Порфирий принес воду и вышел. Тальников снова остался один. Он взял стакан, сделал несколько глотков и невольно поморщился.
– Нет, не этого мне надо, совсем не этого, – проговорил он сердито. – Мне надо убедиться, дознаться главное дело, знал ли Иван Петрович, что я с Еленой Павловной?..
Андрей Егорыч сел на кровати и, обхватив руками холодные колени, смотрел в пространство.
– Дознаться главное дело, – прошептал он, и я дознаюсь, во что бы то ни стало, дознаюсь!

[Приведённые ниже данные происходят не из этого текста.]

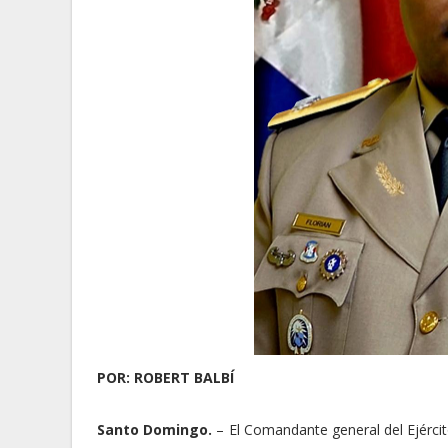
POR: ROBERT BALBÍ
Santo Domingo.
– El Comandante general del Ejérc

Он погасил свечу и снова лег в постель, натянув одеяло до шеи. Однако ему не спалось. Его голова трещала, под крышкою черепа словно что-то возилось, постукивая в виски и затылок. Андрей Егорыч припоминал последние дни Ивана Петровича, старался возобновить в памяти все подробности, взвешивал, оценивал их, соображал, кряхтел и возился в кровати и порою шептал отдельные, ничего не значащие сами по себе слова. Тальников прошептал: «Напились чаю, пошли в гостиную…» и тут внезапно вскрикнул, сел на постели и дрожащей рукой поискал спички. Он с трудом открыл коробочку и зажег свечку.
– Да, да, да, – шептал он побелевшими губами, – вот именно это было так.
Ему стало холодно, но он не догадывался натянуть на ноги одеяло.
– Да, да, да, – шептал он, – это было так. Мы напились чаю все втроем: я, Елена Павловна и Иван Петрович; потом Иван Петрович отправился в кабинета, а мы с Еленой Павловной пошли в гостиную.
Андрей Егорыч сидел на постели, дрожал в коленях, шептал и слегка жестикулировал.